━━ The input

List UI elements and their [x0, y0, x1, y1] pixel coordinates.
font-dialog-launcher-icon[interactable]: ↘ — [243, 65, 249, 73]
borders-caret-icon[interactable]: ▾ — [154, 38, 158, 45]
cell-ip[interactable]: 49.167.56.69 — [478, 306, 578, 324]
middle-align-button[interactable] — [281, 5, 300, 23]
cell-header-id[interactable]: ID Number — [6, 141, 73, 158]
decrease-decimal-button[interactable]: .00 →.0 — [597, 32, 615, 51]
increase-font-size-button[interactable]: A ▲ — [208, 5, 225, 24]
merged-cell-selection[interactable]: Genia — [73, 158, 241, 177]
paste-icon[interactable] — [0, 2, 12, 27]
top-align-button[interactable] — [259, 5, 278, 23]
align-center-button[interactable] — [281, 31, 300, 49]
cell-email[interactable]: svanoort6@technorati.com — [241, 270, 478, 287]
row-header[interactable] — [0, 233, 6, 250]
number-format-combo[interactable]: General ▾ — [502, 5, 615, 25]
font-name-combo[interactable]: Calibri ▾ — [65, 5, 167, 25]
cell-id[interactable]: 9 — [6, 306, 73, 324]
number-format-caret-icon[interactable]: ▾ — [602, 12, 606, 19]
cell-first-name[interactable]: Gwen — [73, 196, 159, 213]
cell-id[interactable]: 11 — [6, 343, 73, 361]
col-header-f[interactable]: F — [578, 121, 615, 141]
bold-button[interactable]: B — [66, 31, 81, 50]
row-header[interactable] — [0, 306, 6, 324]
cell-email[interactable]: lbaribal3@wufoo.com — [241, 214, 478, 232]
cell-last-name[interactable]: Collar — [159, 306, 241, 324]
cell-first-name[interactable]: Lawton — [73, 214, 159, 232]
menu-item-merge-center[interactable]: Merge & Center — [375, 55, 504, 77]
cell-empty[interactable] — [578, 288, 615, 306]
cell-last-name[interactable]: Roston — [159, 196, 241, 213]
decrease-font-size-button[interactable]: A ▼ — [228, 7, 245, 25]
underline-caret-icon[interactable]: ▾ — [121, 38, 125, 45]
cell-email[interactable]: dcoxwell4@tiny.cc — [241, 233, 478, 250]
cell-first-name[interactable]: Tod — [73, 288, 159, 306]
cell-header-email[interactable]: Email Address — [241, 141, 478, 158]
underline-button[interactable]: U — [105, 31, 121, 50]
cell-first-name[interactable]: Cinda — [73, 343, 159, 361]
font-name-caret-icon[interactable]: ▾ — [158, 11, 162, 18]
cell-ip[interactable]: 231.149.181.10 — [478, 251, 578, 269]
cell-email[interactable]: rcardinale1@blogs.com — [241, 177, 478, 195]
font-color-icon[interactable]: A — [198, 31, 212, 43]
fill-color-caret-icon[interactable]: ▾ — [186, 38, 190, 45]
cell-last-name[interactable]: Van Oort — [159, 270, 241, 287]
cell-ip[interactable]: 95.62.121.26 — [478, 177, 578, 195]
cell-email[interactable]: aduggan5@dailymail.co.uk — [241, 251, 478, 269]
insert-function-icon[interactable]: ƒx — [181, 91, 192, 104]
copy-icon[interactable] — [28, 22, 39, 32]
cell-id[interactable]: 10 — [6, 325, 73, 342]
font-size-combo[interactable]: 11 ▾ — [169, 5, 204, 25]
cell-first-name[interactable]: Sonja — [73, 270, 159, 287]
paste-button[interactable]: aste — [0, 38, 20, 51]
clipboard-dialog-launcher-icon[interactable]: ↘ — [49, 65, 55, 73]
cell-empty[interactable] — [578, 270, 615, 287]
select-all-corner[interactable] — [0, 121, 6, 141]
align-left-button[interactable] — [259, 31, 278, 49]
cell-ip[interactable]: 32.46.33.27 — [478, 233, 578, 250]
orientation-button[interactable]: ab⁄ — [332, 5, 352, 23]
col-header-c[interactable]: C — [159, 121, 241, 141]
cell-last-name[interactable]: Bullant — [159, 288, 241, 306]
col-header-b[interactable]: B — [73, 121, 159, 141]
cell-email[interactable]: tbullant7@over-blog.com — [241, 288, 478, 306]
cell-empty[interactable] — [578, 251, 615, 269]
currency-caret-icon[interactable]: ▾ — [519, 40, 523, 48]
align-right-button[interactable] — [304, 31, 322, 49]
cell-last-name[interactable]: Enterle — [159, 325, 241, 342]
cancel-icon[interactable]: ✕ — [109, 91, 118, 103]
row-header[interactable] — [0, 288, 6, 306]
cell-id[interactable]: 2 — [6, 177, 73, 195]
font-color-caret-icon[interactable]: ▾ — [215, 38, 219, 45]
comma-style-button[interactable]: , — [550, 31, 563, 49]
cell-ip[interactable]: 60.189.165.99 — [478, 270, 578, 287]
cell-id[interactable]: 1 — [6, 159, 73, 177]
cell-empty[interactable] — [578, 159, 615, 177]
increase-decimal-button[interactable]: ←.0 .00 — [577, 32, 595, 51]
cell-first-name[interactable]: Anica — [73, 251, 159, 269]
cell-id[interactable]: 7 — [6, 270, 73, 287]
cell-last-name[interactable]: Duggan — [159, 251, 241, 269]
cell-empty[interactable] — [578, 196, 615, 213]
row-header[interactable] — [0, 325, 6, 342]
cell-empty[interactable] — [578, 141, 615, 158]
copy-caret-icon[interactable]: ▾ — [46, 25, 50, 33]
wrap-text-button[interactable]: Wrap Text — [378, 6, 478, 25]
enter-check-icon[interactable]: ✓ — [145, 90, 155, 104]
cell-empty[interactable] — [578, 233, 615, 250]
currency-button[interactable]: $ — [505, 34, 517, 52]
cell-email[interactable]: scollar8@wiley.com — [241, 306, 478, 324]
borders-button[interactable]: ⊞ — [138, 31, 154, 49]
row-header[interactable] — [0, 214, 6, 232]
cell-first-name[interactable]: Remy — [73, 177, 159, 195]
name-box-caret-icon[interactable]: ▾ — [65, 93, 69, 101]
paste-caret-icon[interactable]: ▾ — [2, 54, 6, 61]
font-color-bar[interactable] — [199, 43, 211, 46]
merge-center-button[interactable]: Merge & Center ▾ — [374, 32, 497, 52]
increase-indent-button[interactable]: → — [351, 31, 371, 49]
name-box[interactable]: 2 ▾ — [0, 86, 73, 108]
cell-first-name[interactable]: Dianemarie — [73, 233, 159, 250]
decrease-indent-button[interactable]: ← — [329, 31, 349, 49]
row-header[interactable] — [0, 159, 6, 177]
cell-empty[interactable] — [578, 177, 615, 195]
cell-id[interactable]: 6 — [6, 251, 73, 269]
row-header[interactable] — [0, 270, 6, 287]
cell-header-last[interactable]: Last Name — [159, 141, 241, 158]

━━━━

* What the exercise asks
Go through the material above, and wherever a line contains the string "last", return it.

* Solution below
cell-last-name[interactable]: Collar — [159, 306, 241, 324]
cell-last-name[interactable]: Roston — [159, 196, 241, 213]
cell-last-name[interactable]: Van Oort — [159, 270, 241, 287]
cell-last-name[interactable]: Bullant — [159, 288, 241, 306]
cell-last-name[interactable]: Enterle — [159, 325, 241, 342]
cell-last-name[interactable]: Duggan — [159, 251, 241, 269]
cell-header-last[interactable]: Last Name — [159, 141, 241, 158]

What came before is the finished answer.